The JCC found the claimant’s permanent work restrictions, coupled with the vocational evidence, established the claimant is unable to engage in even sedentary employment within a 50 mile radius of her home and that she has conducted an exhaustive good faith job search. The JCC noted the Employer/Carrier is entitled to an offset due to the claimant’s receipt of Social Security Disability. 


Donald Jackson v. City of Pompano Beach/Corvel Corporation

JCC Hill; Gainesville District; Order Date: April 23, 2016

OJCC Case: 14-020882MRH; D/A: 8/7/2013

Claimant’s Counsel: Ricardo Morales

Employer/Carrier’s Counsel: Darrel King

Briefly: ONE-TIME CHANGE IN PHYSICIAN – JCC Hill granted the claimant’s request for authorization of Dr. Aparicio as his one-time change in physicians and rejected the Employer/Carrier’s position that the carrier timely responded by authorizing Dr. Simon within 5 days of the request, when seven days later, the Employer/Carrier indicated Dr.
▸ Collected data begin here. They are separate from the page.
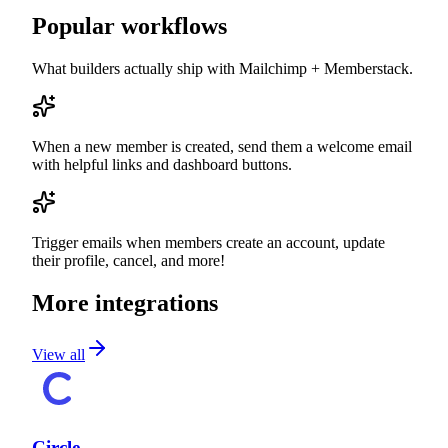
Popular workflows
What builders actually ship with
Mailchimp
+ Memberstack.
When a new member is created, send them a welcome email
with helpful links and dashboard buttons.
Trigger emails when members create an account, update
their profile, cancel, and more!
More integrations
View all
Circle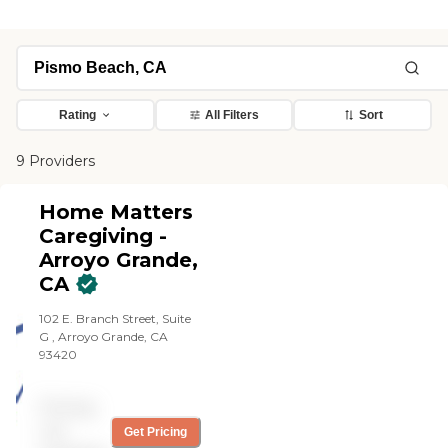
Rating
All Filters
Sort
9 Providers
Home Matters
Caregiving -
Arroyo Grande,
CA
102 E. Branch Street, Suite
G , Arroyo Grande, CA
93420
Pricing
not
Get Pricing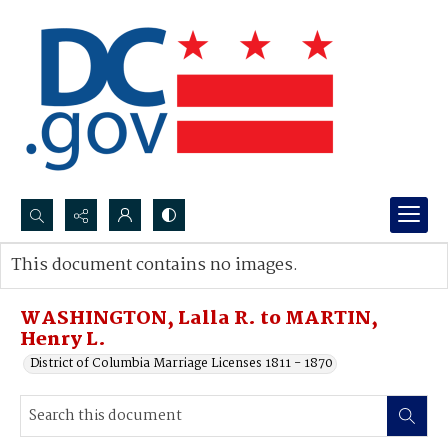
Search...
This document contains no images.
Advanced search
WASHINGTON, Lalla R. to MARTIN,
Henry L.
District of Columbia Marriage Licenses 1811 - 1870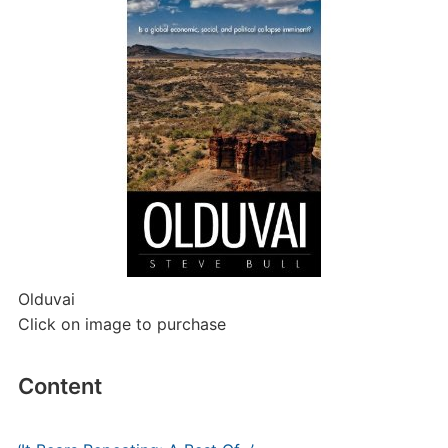
Olduvai
Click on image to purchase
Content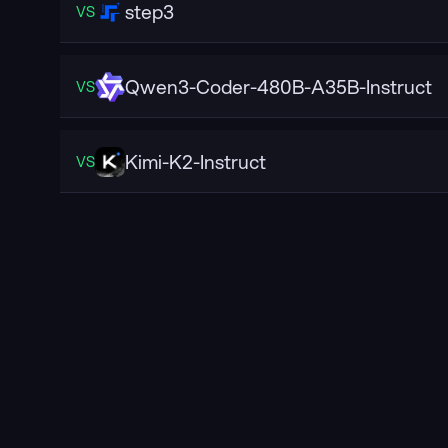
step3
VS
Qwen3-Coder-480B-A35B-Instruct
VS
Kimi-K2-Instruct
VS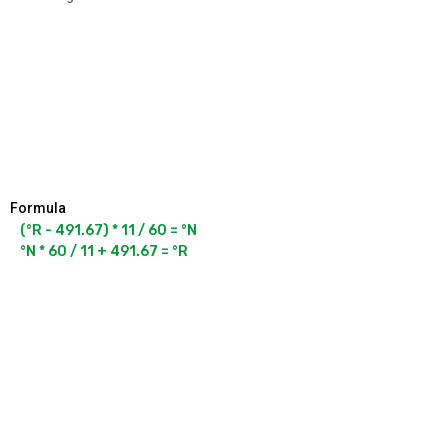
Formula
(°R - 491.67) * 11 / 60 = °N

°N * 60 / 11 + 491.67 = °R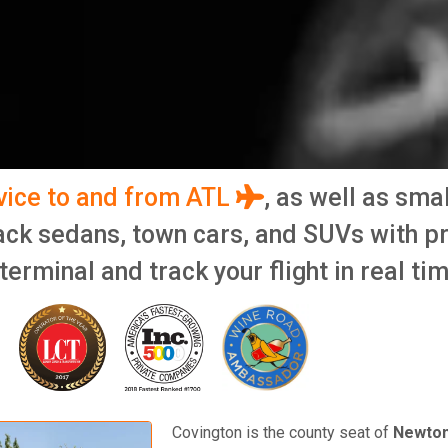
vice to and from ATL
, as well as sma
ack sedans, town cars, and SUVs with p
terminal and track your flight in real ti
Covington is the county seat of
Newton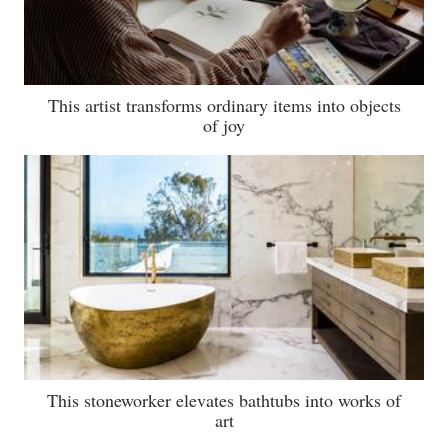
This artist transforms ordinary items into objects
of joy
This stoneworker elevates bathtubs into works of
art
Simon was not authorized because he refused to treat the claimant and authorized Dr. Strain.

Summary: The JCC explained that although the Employer/Carrier initially responded within five days naming Dr. Simon as authorized, seven days later the Employer/Carrier indicated Dr. Simon was not authorized and named Dr. Strain as the physician actually authorized. The JCC rejected the Employer/Carrier’s argument that, because Dr. Simon refused to treat the claimant and the Employer/Carrier acted in good faith to select an alternative physician, the selection of Dr. Strain should be considered timely.  The JCC found there was no record evidence to establish Dr. Simon refused to treat the claimant and found the statute contains no “good faith” exception to the five-day requirement. 
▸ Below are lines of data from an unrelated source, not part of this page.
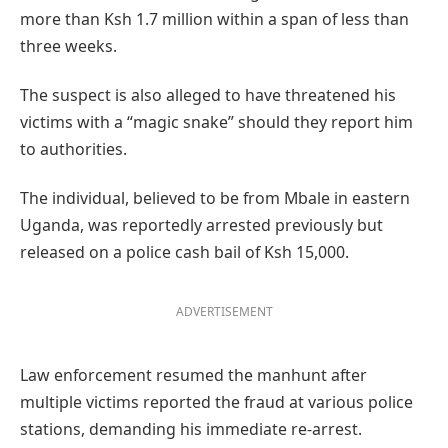
more than Ksh 1.7 million within a span of less than
three weeks.
The suspect is also alleged to have threatened his
victims with a “magic snake” should they report him
to authorities.
The individual, believed to be from Mbale in eastern
Uganda, was reportedly arrested previously but
released on a police cash bail of Ksh 15,000.
ADVERTISEMENT
Law enforcement resumed the manhunt after
multiple victims reported the fraud at various police
stations, demanding his immediate re-arrest.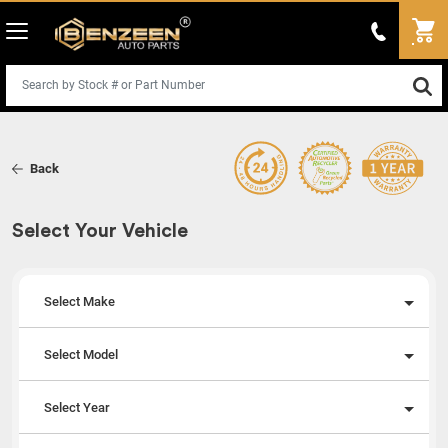
Back
Select Your Vehicle
Select Make
Select Model
Select Year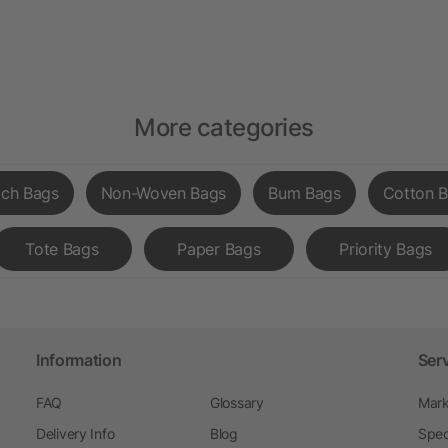
More categories
ch Bags
Non-Woven Bags
Bum Bags
Cotton 
Tote Bags
Paper Bags
Priority Bags
Information
Ser
FAQ
Glossary
Mark
Delivery Info
Blog
Spec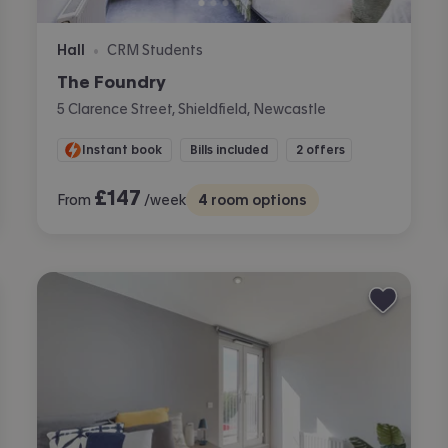
Hall
CRM Students
•
The Foundry
5 Clarence Street, Shieldfield, Newcastle
Instant book
Bills included
2 offers
£
147
From
/week
4
room options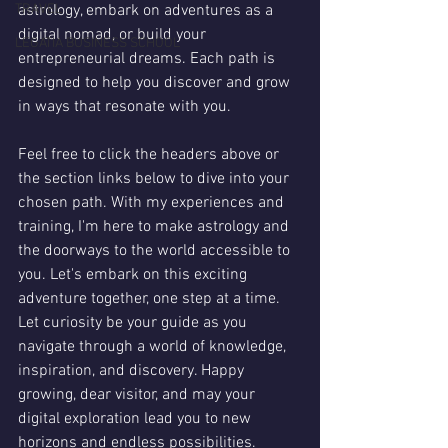
TRAVEL
astrology, embark on adventures as a 
digital nomad, or build your 
LEGATIA BUSINESS SCHOOL
entrepreneurial dreams. Each path is 
designed to help you discover and grow 
in ways that resonate with you.
Feel free to click the headers above or 
the section links below to dive into your 
chosen path. With my experiences and 
training, I'm here to make astrology and 
the doorways to the world accessible to 
you. Let's embark on this exciting 
adventure together, one step at a time. 
Let curiosity be your guide as you 
navigate through a world of knowledge, 
inspiration, and discovery. Happy 
growing, dear visitor, and may your 
digital exploration lead you to new 
horizons and endless possibilities.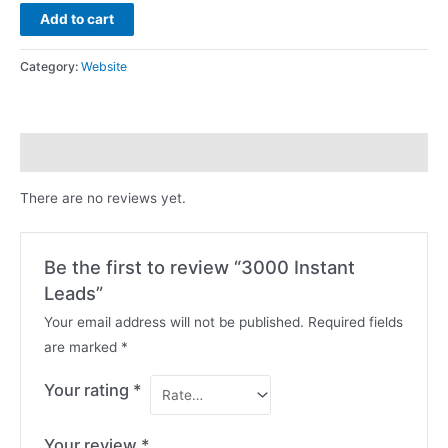
Add to cart
Category:
Website
Reviews (0)
There are no reviews yet.
Be the first to review “3000 Instant
Leads”
Your email address will not be published.
Required fields
are marked
*
Your rating
*
Your review
*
The JCC cited the case of Germ v. St. Luke’s Hospital Association, 993 So. 2d 576 (Fla. 1st DCA 2008), for holding that if the plain language of the statute is clear and unambiguous, the Court should rely on the words used without resorting to rules of construction of speculating as to the legislature’s intent.
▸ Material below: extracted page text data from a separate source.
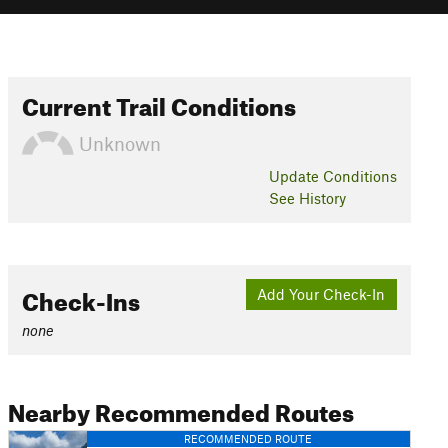
Current Trail Conditions
Unknown
Update
Conditions
See History
Check-Ins
Add Your Check-In
none
Nearby Recommended Routes
RECOMMENDED ROUTE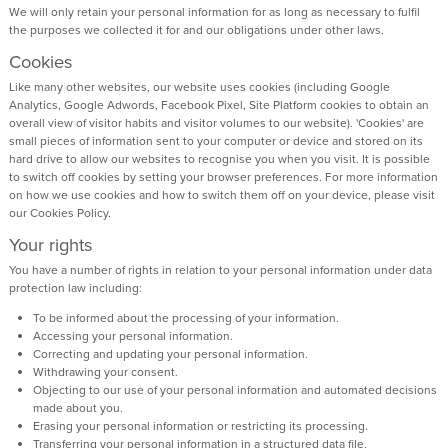
We will only retain your personal information for as long as necessary to fulfil
the purposes we collected it for and our obligations under other laws.
Cookies
Like many other websites, our website uses cookies (including Google
Analytics, Google Adwords, Facebook Pixel, Site Platform cookies to obtain an
overall view of visitor habits and visitor volumes to our website). 'Cookies' are
small pieces of information sent to your computer or device and stored on its
hard drive to allow our websites to recognise you when you visit. It is possible
to switch off cookies by setting your browser preferences. For more information
on how we use cookies and how to switch them off on your device, please visit
our Cookies Policy.
Your rights
You have a number of rights in relation to your personal information under data
protection law including:
To be informed about the processing of your information.
Accessing your personal information.
Correcting and updating your personal information.
Withdrawing your consent.
Objecting to our use of your personal information and automated decisions
made about you.
Erasing your personal information or restricting its processing.
Transferring your personal information in a structured data file.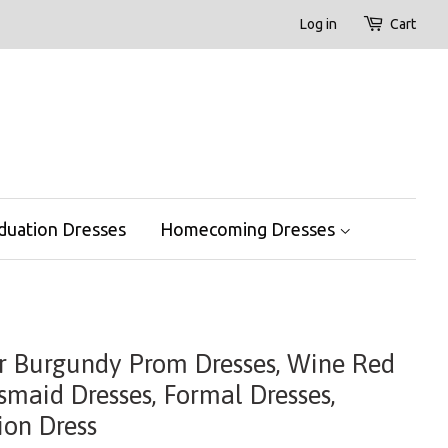
Log in
Cart
duation Dresses
Homecoming Dresses
er Burgundy Prom Dresses, Wine Red
smaid Dresses, Formal Dresses,
on Dress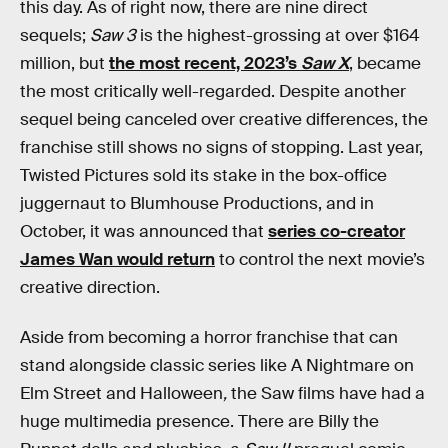
this day. As of right now, there are nine direct
sequels;
Saw 3
is the highest-grossing at over $164
million, but
the most recent, 2023’s
Saw X
, became
the most critically well-regarded. Despite another
sequel being canceled over creative differences, the
franchise still shows no signs of stopping. Last year,
Twisted Pictures sold its stake in the box-office
juggernaut to Blumhouse Productions, and in
October, it was announced that
series co-creator
James Wan would return
to control the next movie’s
creative direction.
Aside from becoming a horror franchise that can
stand alongside classic series like A Nightmare on
Elm Street and Halloween
,
the Saw films have had a
huge multimedia presence. There are Billy the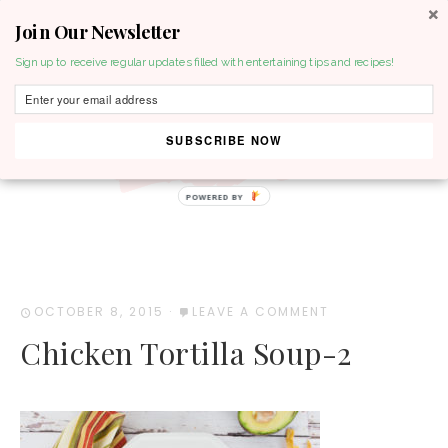
Join Our Newsletter
MENU
Sign up to receive regular updates filled with entertaining tips and recipes!
SUBSCRIBE NOW
POWERED BY
OCTOBER 8, 2015
·
LEAVE A COMMENT
Chicken Tortilla Soup-2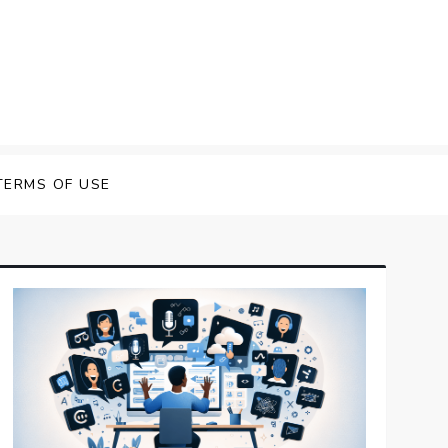
 Speech Software
TERMS OF USE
The JCC found that to allow Dr. Strain to serve as the one-time change would create an incentive for the Employer/Carrier to name any physician as being authorized without actually authorizing that physician, to give itself more time to select a different physician. That result would thwart the legislative intent that the Employer/Carrier authorized a physician within five calendar days of the claimant’s request.


Larry Carroll v. Florida Office Supply/Amerisure Insurance

JCC Sojourner; Lakeland District; Order Date: April 23, 2016

OJCC Case: 09-002073MES; D/A: 4/1/1989

Claimant’s Counsel: Joshua Nelson

Employer/Carrier’s Counsel: Donald Kaelber

Briefly: MEDICALLY NECESSARY TREATMENT – JCC Sojourner ordered the Employer/Carrier to authorize a physician to provide care and treatment to the claimant and noted that, since the claimant has moved from Clarksville, Tennessee, to Nashville, Tennessee, a distance of 93 miles, it is reasonable to provide treatment closer to the claimant’s home.

Summary: The JCC accepted the claimant’s testimony that his journey to the authorized treating physician’s office is time-consuming, about two hours each way if traffic is good. The claimant agreed he does not have restrictions on his ability to sit or drive.

The JCC found the claimant established good cause under F.S. §440.13(3) for a change in providers and noted that, while the claimant has a good relationship with his authorized treating physician, the doctor’s office is not within a reasonable distance of the claimant’s home. The JCC also found that the carrier’s offer of transportation does not lessen the travel time involved and that the claimant should not have to devote an entire day to obtaining medical care and treatment when medical care and treatment is available within a reasonable distance within the claimant’s residence.